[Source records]

============================================================

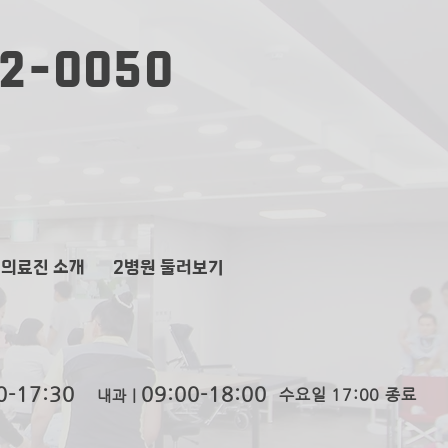
2-0050
 의료진 소개
2​병원 둘러보기
0-
17:30
09:00-
1
8:00
수요일 17:00 종료
내과ㅣ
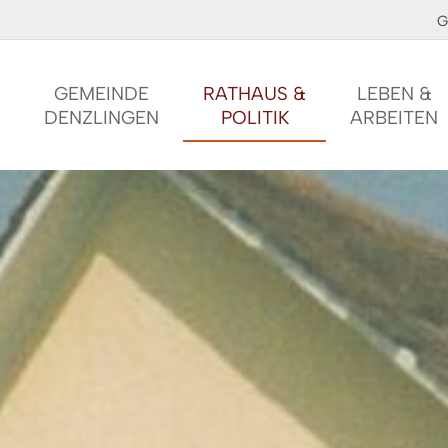
G
GEMEINDE
RATHAUS &
LEBEN &
DENZLINGEN
POLITIK
ARBEITEN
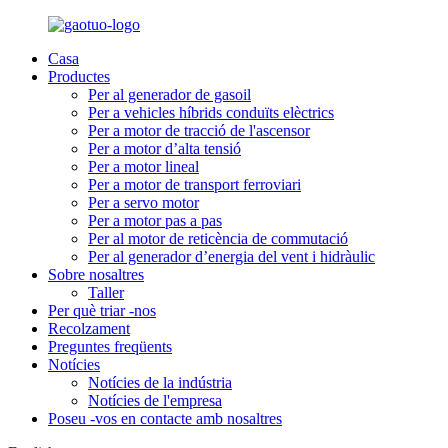
Casa
Productes
Per al generador de gasoil
Per a vehicles híbrids conduïts elèctrics
Per a motor de tracció de l'ascensor
Per a motor d’alta tensió
Per a motor lineal
Per a motor de transport ferroviari
Per a servo motor
Per a motor pas a pas
Per al motor de reticència de commutació
Per al generador d’energia del vent i hidràulic
Sobre nosaltres
Taller
Per què triar -nos
Recolzament
Preguntes freqüents
Notícies
Notícies de la indústria
Notícies de l'empresa
Poseu -vos en contacte amb nosaltres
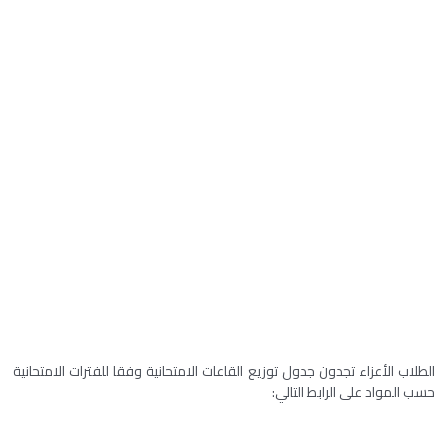
الطلاب الأعزاء تجدون جدول توزيع القاعات الامتحانية وفقا للفترات الامتحانية
حسب المواد على الرابط التالي:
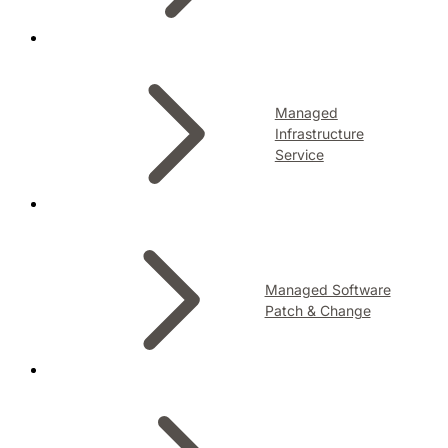
Managed
Infrastructure
Service
Managed Software
Patch & Change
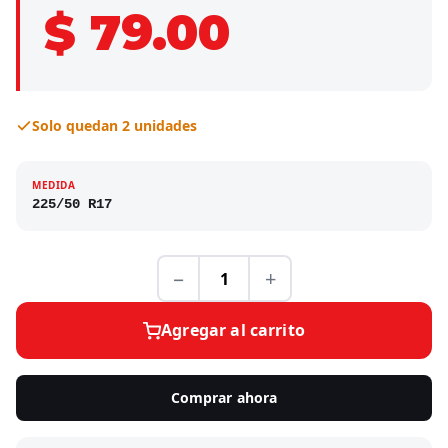
$ 79.00
Solo quedan 2 unidades
MEDIDA
225/50 R17
−
+
Agregar al carrito
Comprar ahora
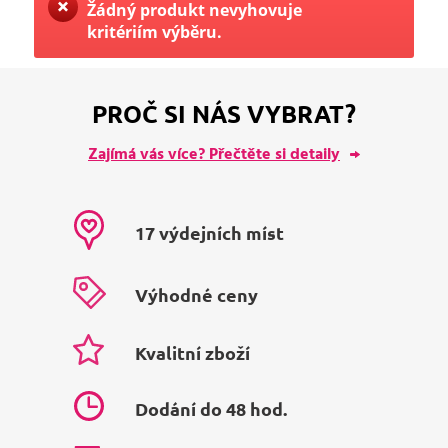
Žádný produkt nevyhovuje
kritériím výběru.
PROČ SI NÁS VYBRAT?
Zajímá vás více? Přečtěte si detaily
17 výdejních míst
Výhodné ceny
Kvalitní zboží
Dodání do 48 hod.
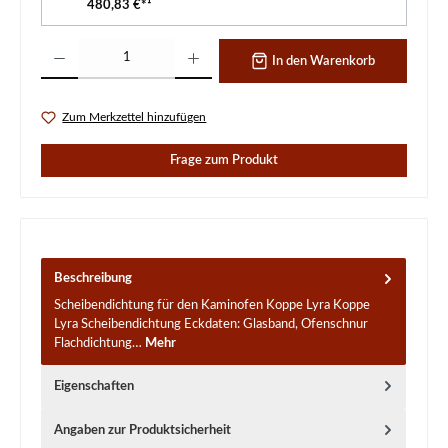
480,83 €*¹
Produkt Anzahl: Gib den gewünschten Wert ein oder benutze die Schaltflächen um d
In den Warenkorb
Zum Merkzettel hinzufügen
Frage zum Produkt
Beschreibung
Scheibendichtung für den Kaminofen Koppe Lyra Koppe
Lyra Scheibendichtung Eckdaten: Glasband, Ofenschnur
Flachdichtung…
Mehr
Eigenschaften
Angaben zur Produktsicherheit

============================================================

▸ What is being asked
Looking at the records above, which lines contain "generador"? Copy those lines.

▸ Output for this exercise
Per al generador de gasoil
Per al generador d’energia del vent i hidràulic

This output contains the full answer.